In 2014, Dr. Mohamed was appointed to the faculty at Khalifa University, where he has played an active role in establishing the current undergraduate chemistry program. In 2019, Dr. Mohamed was elected to the board of the ACS International Chemical Sciences Chapter in the UAE and has served as the Secretary & Treasurer of the Chapter. In 2020, Dr. Mohamed helped establish the Emirates Crystallographic Society (ECS) and has served as its founding Vice President and UAE representative of the ECS to both the European Crystallographic Association (ECA) and IUCr.
Dr. Mohamed’s work in the field of crystal engineering has been recognized in the 2018 “New Talent” themed issue of the RSC journal, CrystEngComm. In 2021, he was also recognized by the ACS journal, Crystal Growth & Design, as an “Emerging Investigator” in the field of crystal engineering following the inclusion of his work in a virtual issue dedicated to rising stars in the field.
Dr. Mohamed currently serves on the advisory board of the RSC journal, CrystEngComm.

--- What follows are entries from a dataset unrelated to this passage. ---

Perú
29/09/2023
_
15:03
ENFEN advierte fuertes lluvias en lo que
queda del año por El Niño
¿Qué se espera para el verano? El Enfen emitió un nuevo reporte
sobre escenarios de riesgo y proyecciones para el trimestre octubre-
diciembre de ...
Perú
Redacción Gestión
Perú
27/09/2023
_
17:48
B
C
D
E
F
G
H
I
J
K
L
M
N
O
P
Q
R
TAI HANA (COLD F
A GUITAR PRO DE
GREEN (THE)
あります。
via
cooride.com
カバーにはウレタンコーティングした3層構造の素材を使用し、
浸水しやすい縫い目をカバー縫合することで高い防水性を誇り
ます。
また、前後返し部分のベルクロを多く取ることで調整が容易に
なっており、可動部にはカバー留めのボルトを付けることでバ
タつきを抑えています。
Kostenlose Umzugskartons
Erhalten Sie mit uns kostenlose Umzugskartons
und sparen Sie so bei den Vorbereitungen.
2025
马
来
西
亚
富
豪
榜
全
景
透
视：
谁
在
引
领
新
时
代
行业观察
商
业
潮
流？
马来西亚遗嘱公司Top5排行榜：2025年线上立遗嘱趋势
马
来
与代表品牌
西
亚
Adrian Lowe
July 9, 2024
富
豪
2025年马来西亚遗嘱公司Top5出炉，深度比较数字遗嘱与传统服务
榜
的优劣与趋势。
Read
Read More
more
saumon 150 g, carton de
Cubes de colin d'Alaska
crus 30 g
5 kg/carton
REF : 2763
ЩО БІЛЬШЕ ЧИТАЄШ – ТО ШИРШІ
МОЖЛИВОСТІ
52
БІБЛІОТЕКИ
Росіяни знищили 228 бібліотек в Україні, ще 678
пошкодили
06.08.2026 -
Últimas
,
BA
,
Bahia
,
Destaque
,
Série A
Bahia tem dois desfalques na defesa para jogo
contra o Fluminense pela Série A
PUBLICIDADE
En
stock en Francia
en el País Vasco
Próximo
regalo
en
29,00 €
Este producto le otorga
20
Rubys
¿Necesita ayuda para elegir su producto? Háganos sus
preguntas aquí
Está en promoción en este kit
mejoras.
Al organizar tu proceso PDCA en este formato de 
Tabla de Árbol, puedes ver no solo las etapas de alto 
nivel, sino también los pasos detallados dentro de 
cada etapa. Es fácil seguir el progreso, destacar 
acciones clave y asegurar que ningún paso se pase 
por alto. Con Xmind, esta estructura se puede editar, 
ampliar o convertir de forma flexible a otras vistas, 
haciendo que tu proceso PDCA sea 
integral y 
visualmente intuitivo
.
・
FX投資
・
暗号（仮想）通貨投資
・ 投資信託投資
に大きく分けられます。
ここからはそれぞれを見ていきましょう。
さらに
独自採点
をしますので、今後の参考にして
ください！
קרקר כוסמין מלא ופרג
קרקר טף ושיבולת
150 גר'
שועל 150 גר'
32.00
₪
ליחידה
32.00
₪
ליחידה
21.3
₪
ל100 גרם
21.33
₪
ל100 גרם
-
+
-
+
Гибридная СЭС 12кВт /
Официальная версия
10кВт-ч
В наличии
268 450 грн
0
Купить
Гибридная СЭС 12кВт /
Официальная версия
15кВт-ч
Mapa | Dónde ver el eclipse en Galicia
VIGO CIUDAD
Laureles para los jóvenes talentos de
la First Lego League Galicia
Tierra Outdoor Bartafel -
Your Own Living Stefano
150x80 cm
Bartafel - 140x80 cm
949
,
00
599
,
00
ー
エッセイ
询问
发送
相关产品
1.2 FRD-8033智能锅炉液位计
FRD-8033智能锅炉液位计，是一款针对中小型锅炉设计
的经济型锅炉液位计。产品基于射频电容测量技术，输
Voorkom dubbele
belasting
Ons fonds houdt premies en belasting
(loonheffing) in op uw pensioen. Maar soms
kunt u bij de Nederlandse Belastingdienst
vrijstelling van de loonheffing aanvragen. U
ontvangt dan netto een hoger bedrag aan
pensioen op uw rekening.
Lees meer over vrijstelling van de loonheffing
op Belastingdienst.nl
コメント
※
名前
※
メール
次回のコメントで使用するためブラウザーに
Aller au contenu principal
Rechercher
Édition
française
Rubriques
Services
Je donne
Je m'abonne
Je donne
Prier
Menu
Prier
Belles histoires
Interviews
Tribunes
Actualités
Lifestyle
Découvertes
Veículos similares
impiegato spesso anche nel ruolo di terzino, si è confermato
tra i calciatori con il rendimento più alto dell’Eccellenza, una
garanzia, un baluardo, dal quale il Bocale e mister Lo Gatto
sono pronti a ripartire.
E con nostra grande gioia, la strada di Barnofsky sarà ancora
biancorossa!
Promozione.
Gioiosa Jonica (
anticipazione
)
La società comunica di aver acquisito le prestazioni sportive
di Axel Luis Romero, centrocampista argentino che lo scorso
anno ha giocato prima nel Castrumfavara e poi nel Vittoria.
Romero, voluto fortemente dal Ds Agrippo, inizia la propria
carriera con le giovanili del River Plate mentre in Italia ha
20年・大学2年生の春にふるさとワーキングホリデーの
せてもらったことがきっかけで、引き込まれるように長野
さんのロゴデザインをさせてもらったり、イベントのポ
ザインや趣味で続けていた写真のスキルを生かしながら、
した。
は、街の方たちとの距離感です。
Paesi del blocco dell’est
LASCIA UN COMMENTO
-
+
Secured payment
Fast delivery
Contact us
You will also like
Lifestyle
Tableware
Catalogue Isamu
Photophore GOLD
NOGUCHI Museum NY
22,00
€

We apply electronic structure, molecular mechanics and periodic DFT methods to predict the structures and bulk properties of functional 2D and 3D crystalline materials with specific properties (mechanical, optoelectronic etc). Currently collaborating with chemists and engineers to provide computational modelling data to support the discovery of mechanically compliant molecular crystals and functional 2D (graphene, MXene) materials with useful optoelectronic materials.
We are also developing new mechanochemical methods to support the degradation, depolymerization, and remediation of a range of organic pollutants found in the environment. Our work on environmental mechanoremediation currently focuses on persistent organic pollutants such as polycyclic aromatic hydrocarbons (PAHs) and plastic waste materials. We use crystallographic, chromatographic, and spectroscopic techniques to monitor our mechanochemical processes.